I think you could push the 32-bit structures inside the padding. You could use your existing structure names, which seem to line of up with the unnamed structs, here. E.g.,

struct voistatdata_numeric {
  union {
    struct {
#if BYTE_ORDER == BIG_ENDIAN
      uint32_t pad;
#endif
      union {
        struct voistatdata_int32 int32;
        struct voistatdata_q32 q32;
#if LONG_BIT == 32
        /* Tangent, I'm not sure I see the value of 'long' type, but I'm sure you had some reason for it, right? */
        struct voistatdata_intlong intlong;
#endif
      }; /* anonymous union of 32-bit types */
#if BYTE_ORDER == LITTLE_ENDIAN
      uint32_t pad;
#endif
    }; /* anonymous struct for aligning 32-bit sub-struct offsets */
#if LONG_BIT == 64
    struct voistatdata_intlong intlong;
#endif
    struct voistatdata_int64 int64;
    struct voistatdata_q64 q64;
  };
};

(This reduces the sheer quantity of ifdef'd padding byte lines and uses the correct structure types for the inner 32-bit values, which allows you to generate correctly typed pointers without casting, for example.)
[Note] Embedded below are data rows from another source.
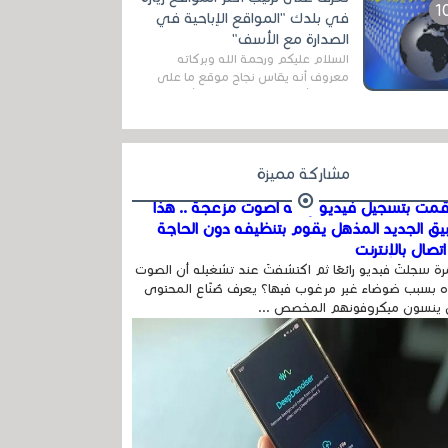
اله...
في بلدك "المواقع الإباحية في
الصدارة مع الأسف"
السلام عليكم ورحمة الله وبركاته
معروف أنه يقاس نجاح موقع ما على
شبكة الأنترنت بعدة مقاييس ، أهمها
عداد الزائرين للموقع، ويتم معرفة ذلك
في...
مشاركة مميزة
مت بتسجيل فيديو وفيه أصوت مزعجة .. هذا
بيق الجديد المذهل يقوم بتنظيفه دون الحاجة
تصال بالإنترنت
ة سجلتَ فيديو رائعًا ثم اكتشفتَ عند تشغيله أن الصوت
 بسبب ضوضاء غير مرغوب فيها؟ يعرف صُنّاع المحتوى
 ينسون ميكروفونهم المخصص ...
This shouldn't change the layout in a way that impacts the ABI of statsv1 (although independently, it would be great if there were compile-time tests for checking that ABI).

255–258 ↗(On Diff #63000)

(This is the sort of layout I think is more problematic from an ABI perspective. You might have implicit padding after oob or between val and cnt, and it might vary between architectures with the same endianness and sizeof(LONG). But maybe this is an in-memory only structure.)

dougm added inline comments.
head/sys/kern/subr_stats.c
2449 ↗(On Diff #63000)

Expanding ARB_INIT and ARB_MAXNODES, you see that this expands to something that includes:

(head)->arb_maxnodes = (head)->arb_maxnodes;

which is either an error, or something that deserves an explanatory comment somewhere.